Gli occhi di Yatima si coprirono di lacrime: si sentiva beffata, spezzata, distrutta. Aveva fatto di tutto per arrivare ad avere quei soldi, aveva dormito in macchina per settimane e ora capiva di non aver mai avuto una vera possibilità: ora sapeva di aver condannato a morte Antonio, mandandolo a consegnare quei soldi.

«Non puoi chiedermi questo!» Yatima sussurrò in lacrime prima di franare a terra.

«Tuo padre mi ha promesso la tua mano, tu non puoi andare contro la sua volontà.
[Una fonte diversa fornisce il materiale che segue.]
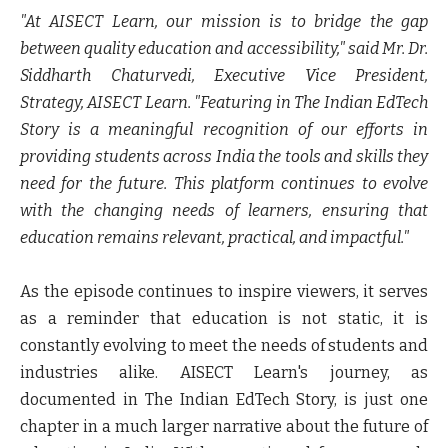
"At AISECT Learn, our mission is to bridge the gap
between quality education and accessibility," said
Mr. Dr.
Siddharth Chaturvedi, Executive Vice President,
Strategy, AISECT Learn
. "Featuring in The Indian EdTech
Story is a meaningful recognition of our efforts in
providing students across India the tools and skills they
need for the future. This platform continues to evolve
with the changing needs of learners, ensuring that
education remains relevant, practical, and impactful."
As the episode continues to inspire viewers, it serves
as a reminder that education is not static, it is
constantly evolving to meet the needs of students and
industries alike. AISECT Learn's journey, as
documented in The Indian EdTech Story, is just one
chapter in a much larger narrative about the future of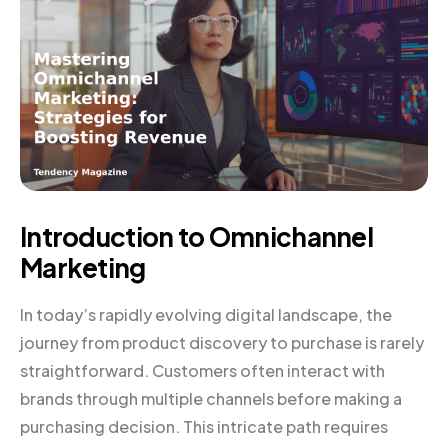
Introduction to Omnichannel
Marketing
In today’s rapidly evolving digital landscape, the
journey from product discovery to purchase is rarely
straightforward. Customers often interact with
brands through multiple channels before making a
purchasing decision. This intricate path requires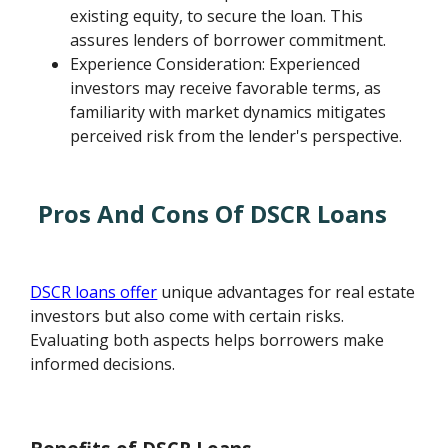
existing equity, to secure the loan. This
assures lenders of borrower commitment.
Experience Consideration: Experienced
investors may receive favorable terms, as
familiarity with market dynamics mitigates
perceived risk from the lender's perspective.
Pros And Cons Of DSCR Loans
DSCR loans offer
unique advantages for real estate
investors but also come with certain risks.
Evaluating both aspects helps borrowers make
informed decisions.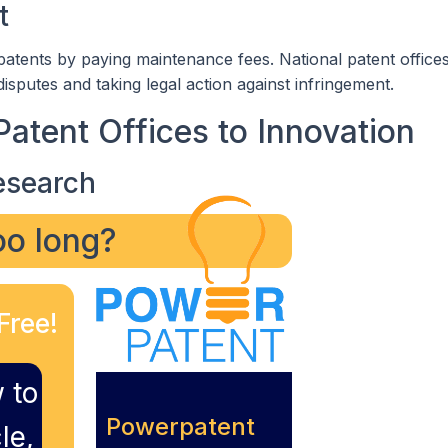
t
 patents by paying maintenance fees. National patent offices
 disputes and taking legal action against infringement.
Patent Offices to Innovation
esearch
too long?
Free!
 to
Powerpatent
le,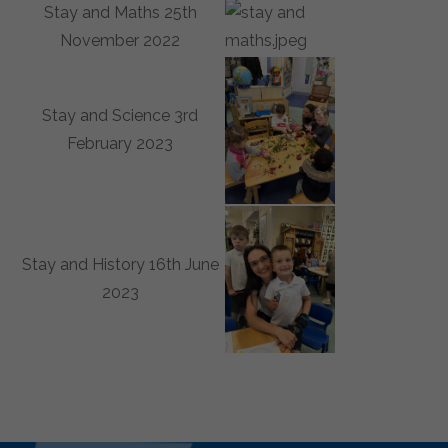
Stay and Maths 25th
November 2022
Stay and Science 3rd
February 2023
Stay and History 16th June
2023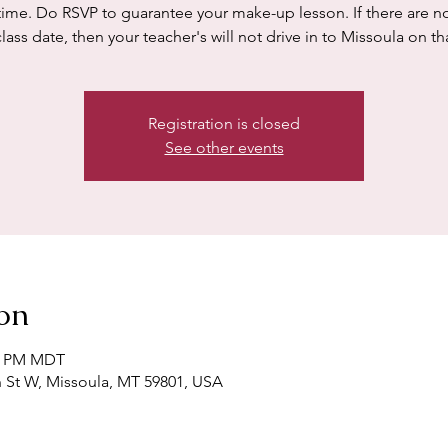
time. Do RSVP to guarantee your make-up lesson. If there are n
class date, then your teacher's will not drive in to Missoula on th
Registration is closed
See other events
on
00 PM MDT
h St W, Missoula, MT 59801, USA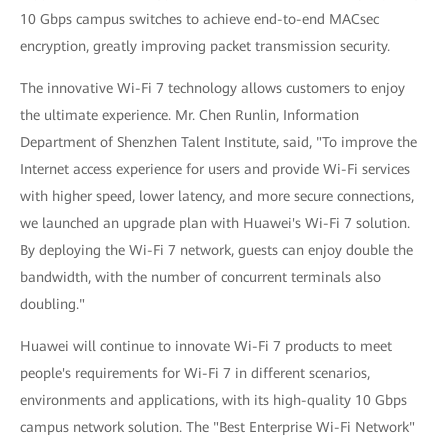
10 Gbps campus switches to achieve end-to-end MACsec
encryption, greatly improving packet transmission security.
The innovative Wi-Fi 7 technology allows customers to enjoy
the ultimate experience. Mr. Chen Runlin, Information
Department of Shenzhen Talent Institute, said, "To improve the
Internet access experience for users and provide Wi-Fi services
with higher speed, lower latency, and more secure connections,
we launched an upgrade plan with Huawei's Wi-Fi 7 solution.
By deploying the Wi-Fi 7 network, guests can enjoy double the
bandwidth, with the number of concurrent terminals also
doubling."
Huawei will continue to innovate Wi-Fi 7 products to meet
people's requirements for Wi-Fi 7 in different scenarios,
environments and applications, with its high-quality 10 Gbps
campus network solution. The "Best Enterprise Wi-Fi Network"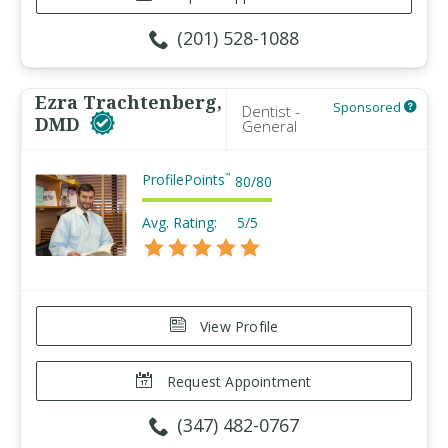
(201) 528-1088
Ezra Trachtenberg,
Sponsored
Dentist -
DMD
General
ProfilePoints
™
80
/
80
Avg. Rating:
5/5
View Profile
Request Appointment
(347) 482-0767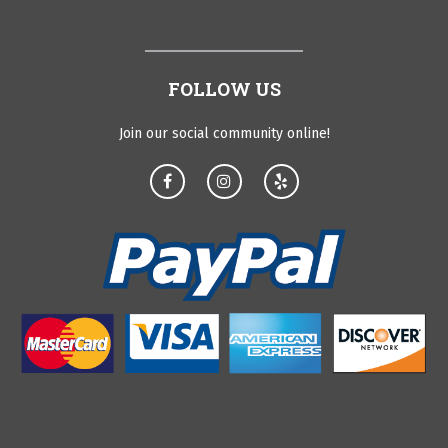
FOLLOW US
Join our social community online!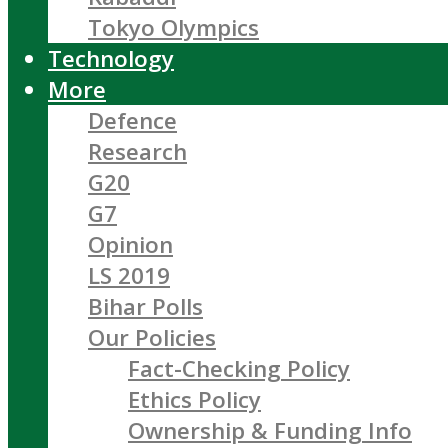
Tokyo Olympics
Technology
More
Defence
Research
G20
G7
Opinion
LS 2019
Bihar Polls
Our Policies
Fact-Checking Policy
Ethics Policy
Ownership & Funding Info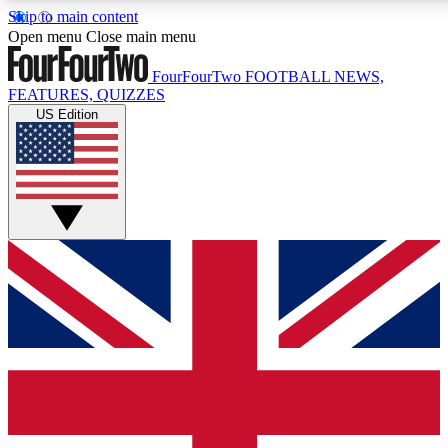
Skip to main content
17
24/7
5K+
Open menu
Close main menu
MEMBER FEATURES
ACCESS AVAILABLE
ACTIVE MEMBERS
FourFourTwo
FOOTBALL NEWS,
FEATURES, QUIZZES
US Edition
Live Q&A Sessions
Member Compet
Weekly interactive sessions
Win exclusive p
GET CLUB ACCESS QUICK
For the quickest way to join, simply enter your email below
and get access. We will send a confirmation and sign you
up to our newsletter to keep you updated on all your
football news.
Tu sei già mia, sei sempre stata mia, fin da quando hai preso l'aereo privato del console per venire in Italia!» disse indignato Dariusz.

«Mio padre era disperato: era coperto di debiti e stava per perdere anche la bancarella del mercato. Tu ti sei approfittato di lui, della nostra povertà! Lui mi ha chiesto perdono, sai. Ma tu proprio non riesce a capire? Io ti odio!» Yatima lo osservava terrorizzata, stesa in mezzo alla sabbia. Quell'urlo rimbombò tra le barche e si perse nel vento. Era bella anche così, in lacrime, disperata, con gli occhi rossi e il petto sussultante di angoscia e di rabbia, una vera leonessa, fino alla fine, ma Dariusz ormai non aveva più paura di usare la frusta con lei.